Dendritic Cells (DCs)

It has been proposed that tumor-associated cDCs (TA-cDCs) may elicit T-cell-mediated anti-tumor responses by presenting tumor-antigens within the brain and tumor-draining lymph nodes (Miller et al., 2007; Malo et al., 2018). However, infiltrating DCs are not immune to the suppressive influence of the GME, which is known to secrete factors that impair cDC differentiation and drive cDCs to adopt immunosuppressive phenotypes (Veglia et al., 2017; Yan et al., 2019; Ugolini et al., 2020). Immature DCs are involved in both inducing and maintaining immune tolerance (Patente et al., 2018). They express lower levels of co-stimulatory molecules and pro-inflammatory cytokines, but higher levels of immune checkpoint molecules including (PD-L1 and CTLA-4) and anti-inflammatory cytokines (Patente et al., 2018).
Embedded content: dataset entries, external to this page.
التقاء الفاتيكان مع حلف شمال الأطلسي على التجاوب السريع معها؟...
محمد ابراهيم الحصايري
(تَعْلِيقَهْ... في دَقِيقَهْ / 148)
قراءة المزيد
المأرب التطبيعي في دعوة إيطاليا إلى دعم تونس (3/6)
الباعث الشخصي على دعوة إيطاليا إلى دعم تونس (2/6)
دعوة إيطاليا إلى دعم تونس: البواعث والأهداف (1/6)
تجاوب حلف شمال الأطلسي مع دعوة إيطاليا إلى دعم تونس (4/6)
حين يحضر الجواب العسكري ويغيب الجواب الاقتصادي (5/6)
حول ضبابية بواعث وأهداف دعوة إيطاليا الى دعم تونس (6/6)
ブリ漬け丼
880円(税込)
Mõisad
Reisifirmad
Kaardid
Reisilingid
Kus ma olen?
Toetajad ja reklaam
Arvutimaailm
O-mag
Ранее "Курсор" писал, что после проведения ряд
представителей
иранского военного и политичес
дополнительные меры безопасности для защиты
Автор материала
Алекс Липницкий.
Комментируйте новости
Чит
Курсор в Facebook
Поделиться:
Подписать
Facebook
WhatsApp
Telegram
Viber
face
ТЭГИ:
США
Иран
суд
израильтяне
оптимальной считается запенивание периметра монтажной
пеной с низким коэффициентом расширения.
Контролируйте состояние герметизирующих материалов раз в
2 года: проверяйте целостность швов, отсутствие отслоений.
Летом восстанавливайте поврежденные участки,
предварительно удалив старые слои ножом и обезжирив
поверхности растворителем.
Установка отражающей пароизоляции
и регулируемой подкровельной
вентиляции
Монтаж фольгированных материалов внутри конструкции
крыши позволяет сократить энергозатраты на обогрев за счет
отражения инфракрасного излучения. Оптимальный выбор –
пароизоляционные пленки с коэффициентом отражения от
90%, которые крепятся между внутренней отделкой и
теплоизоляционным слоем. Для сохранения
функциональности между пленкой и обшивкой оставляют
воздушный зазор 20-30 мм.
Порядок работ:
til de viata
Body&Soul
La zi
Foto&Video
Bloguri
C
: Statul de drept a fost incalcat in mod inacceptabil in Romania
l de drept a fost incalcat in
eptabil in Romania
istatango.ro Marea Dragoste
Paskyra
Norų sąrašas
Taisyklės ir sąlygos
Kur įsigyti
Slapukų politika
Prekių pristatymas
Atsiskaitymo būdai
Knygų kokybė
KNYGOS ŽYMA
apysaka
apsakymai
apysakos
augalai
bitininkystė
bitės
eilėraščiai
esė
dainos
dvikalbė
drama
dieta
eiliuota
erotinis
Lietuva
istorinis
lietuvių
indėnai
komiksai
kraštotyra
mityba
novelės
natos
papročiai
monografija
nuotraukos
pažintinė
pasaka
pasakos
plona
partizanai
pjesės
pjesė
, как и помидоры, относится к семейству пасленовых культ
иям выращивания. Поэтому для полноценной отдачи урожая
These cells, however, are very efficient at antigen capture and, as a result, can engage T-cells through antigen presentation without co-stimulation, which drives the induction of TRegs and promotion of T-cell anergy or apoptosis (Patente et al., 2018). Accordingly, TA-cDCs have been found to exhibit impairment in both differentiation and antigen presentation (Veglia et al., 2017; Yan et al., 2019; Ugolini et al., 2020). Furthermore, factors within the TME impair the cDC-mediated differentiation of Th1 cells, recruitment of cytotoxic T-cells and promote activation of T regulatory cells through regulation of cDC production of IL-12, IL-10, and TGF-B (De Smedt et al., 1997; Hilkens et al., 1997; Kaliński et al., 1998; Platten et al., 2001; Zong et al., 2016; Flórez-Grau et al., 2018). Together these findings suggest that TA-cDCs likely contribute to both local and systemic immunosuppression through suppression of anti-tumor T-cell-mediated responses in the brain and deep cervical lymph nodes (Miller et al., 2007).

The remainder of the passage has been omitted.